Sometimes, before arriving home, I think his warnings, stroking my degree and play with the idea of ??applying for a job in law. I dream of a life where I'm a hero easy - just talk about women and children who all agree, they deserve better. One in which I give to homosexuals because, well, why should I care? I'm not gay and I have no gay parents (at least not that I know). They will survive, homosexuals. I'm sure. Days like this, I'm going to bed with a determination: I'll be damned if I write a story about homosexuality
But then comes the morning with the story of a gay man beaten. Or text Frank told me that one of the gay people I visited died of AIDS and that there are many more to follow in their wake.

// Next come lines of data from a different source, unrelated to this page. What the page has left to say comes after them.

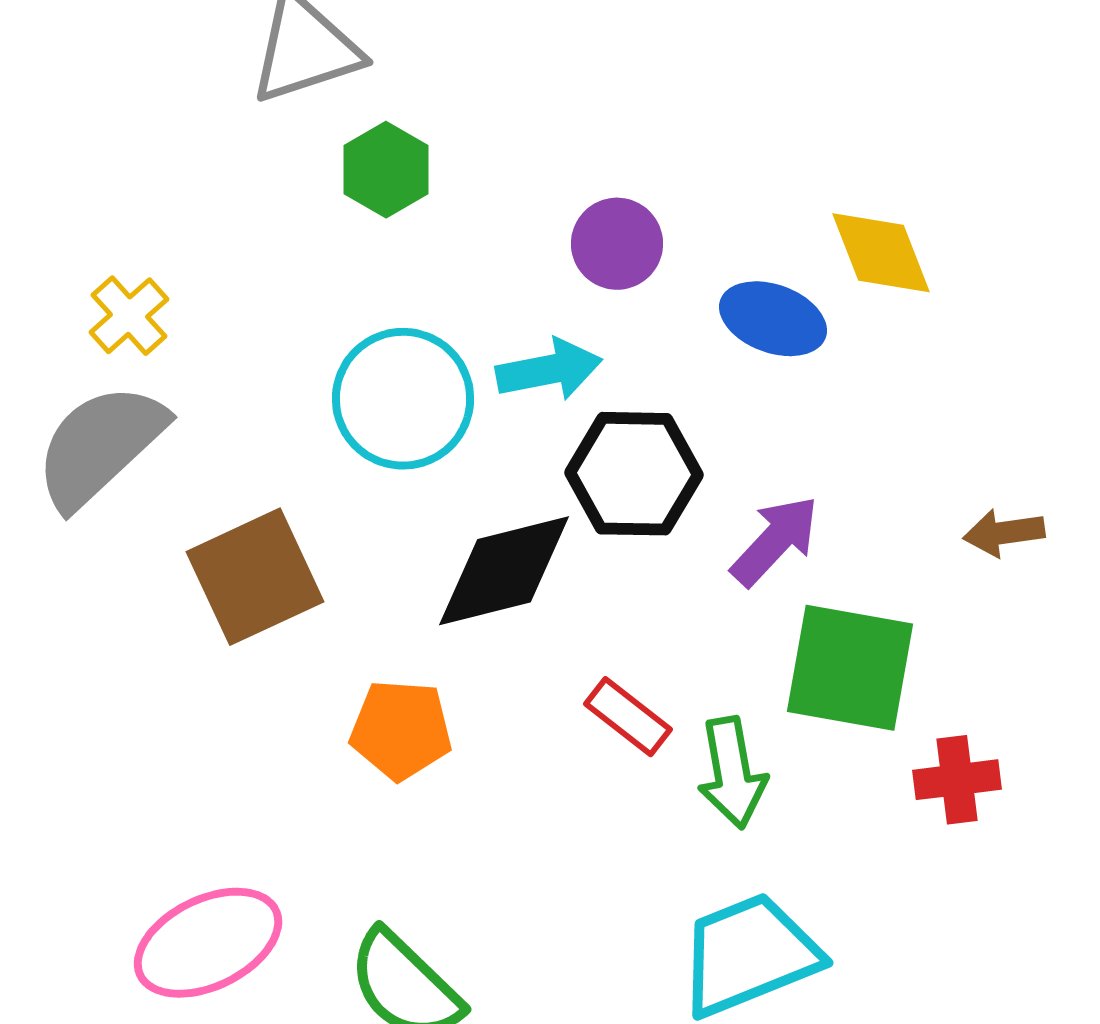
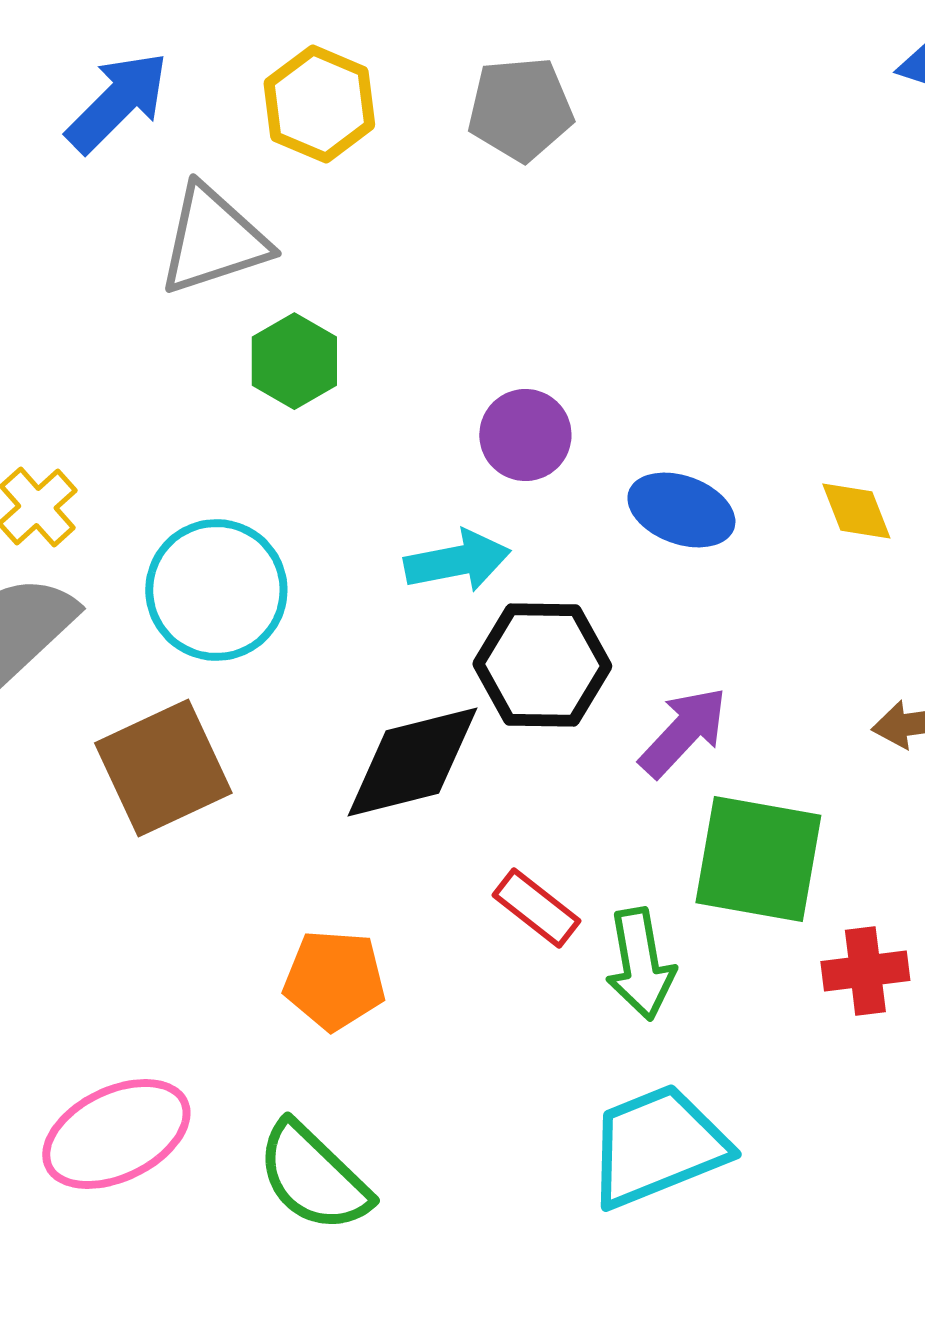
yellow diamond: (881, 253) -> (856, 511), moved, size x0.7
cyan circle: (403, 399) -> (216, 590), moved
orange pentagon: (401, 730) -> (334, 980), moved

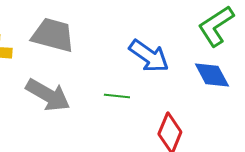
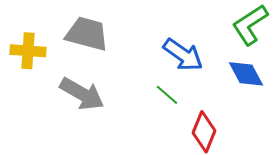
green line: (117, 96) -> (167, 95), moved, turned 35

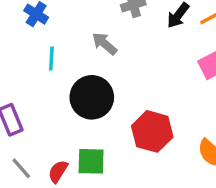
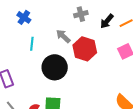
red hexagon: (152, 131) -> (85, 49), moved

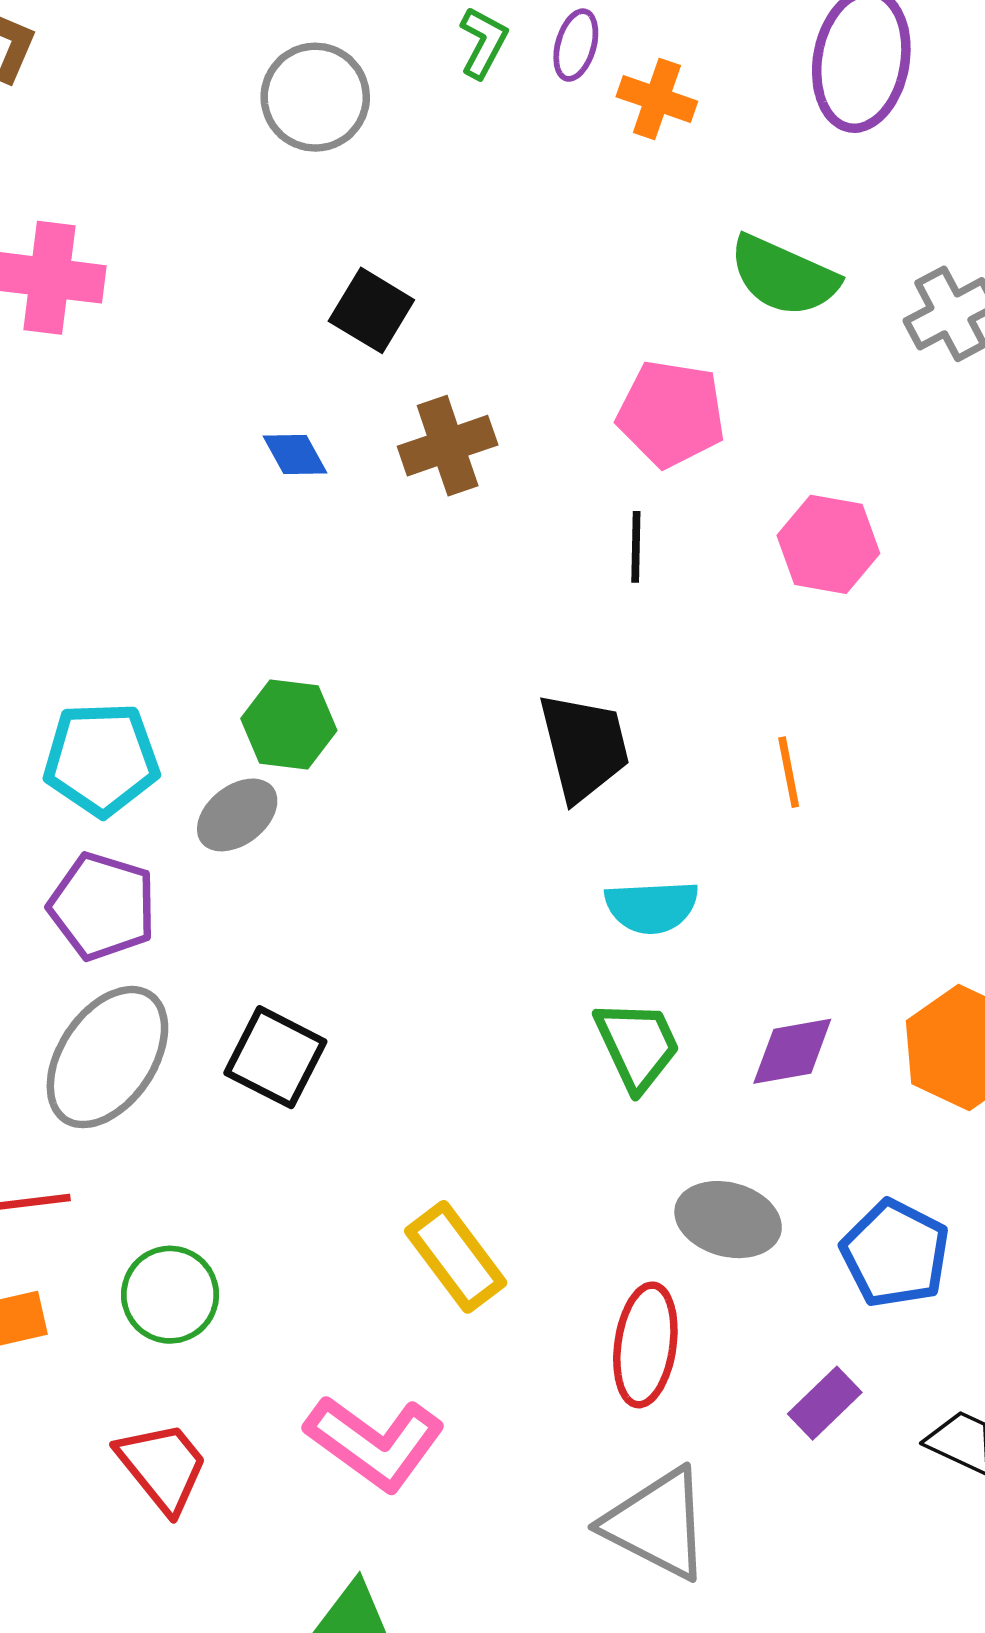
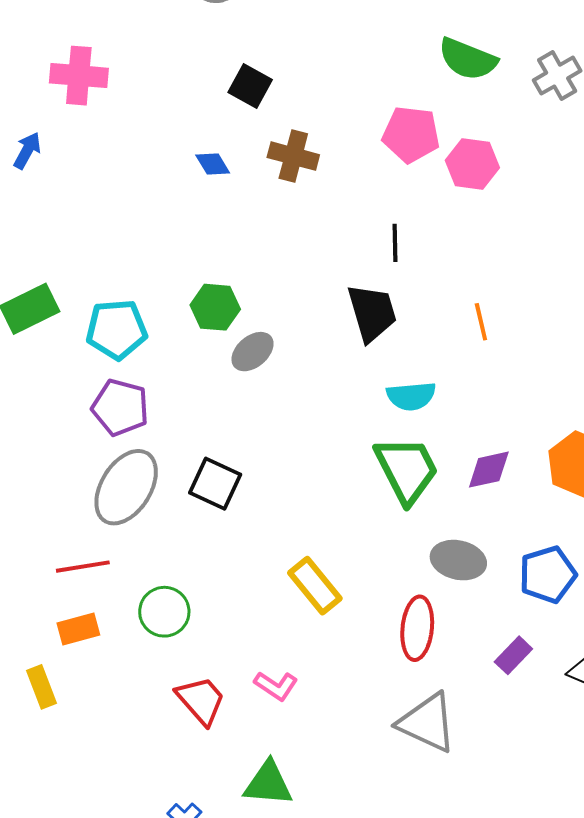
brown cross: (448, 446) -> (293, 156), turned 36
pink hexagon: (828, 544) -> (472, 164), moved
black line: (636, 547) -> (395, 243), moved
gray ellipse: (237, 815) -> (253, 352), moved
green trapezoid: (637, 1045) -> (407, 470), size x1.4
blue pentagon: (895, 1254) -> (548, 575), turned 30
pink L-shape: (375, 1443) -> (276, 686), size x0.6
red trapezoid: (163, 1467) -> (201, 700), moved

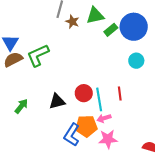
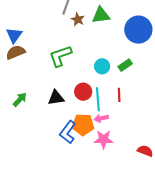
green rectangle: (111, 30) -> (125, 65), moved
green L-shape: (38, 55) -> (60, 56), moved
cyan circle: (136, 61) -> (102, 66), moved

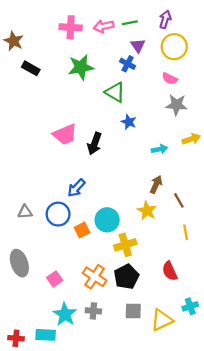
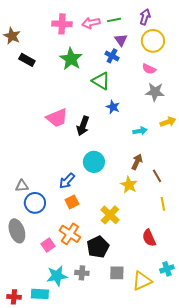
green star: (81, 67) -> (71, 59), turned -30
blue arrow: (76, 188) -> (67, 181), moved
blue circle: (58, 214) -> (35, 203), moved
cyan circle: (107, 220) -> (94, 162), moved
yellow cross: (125, 245) -> (110, 215), turned -30
orange cross: (95, 277) -> (70, 234), moved
black pentagon: (126, 277) -> (98, 247), moved
cyan star: (65, 314) -> (57, 276), turned 30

Yes, the morning comes with headlines asking Ugandans to "hang" and nobody seems to care. A phone call gay NGO "Patience this patient" ... You can not leave me alone? I realize that, unlike me, you can not just wake up one day and away from the issue of homosexuality. My story the past five years has been the story of their lives and deaths. Again, I can hear myself and I know that this is a story that must be told. And if I do not say that the world could do the job for my country. And once again that we are the worst place to be gay. And we're not, really. There is a big misunderstanding.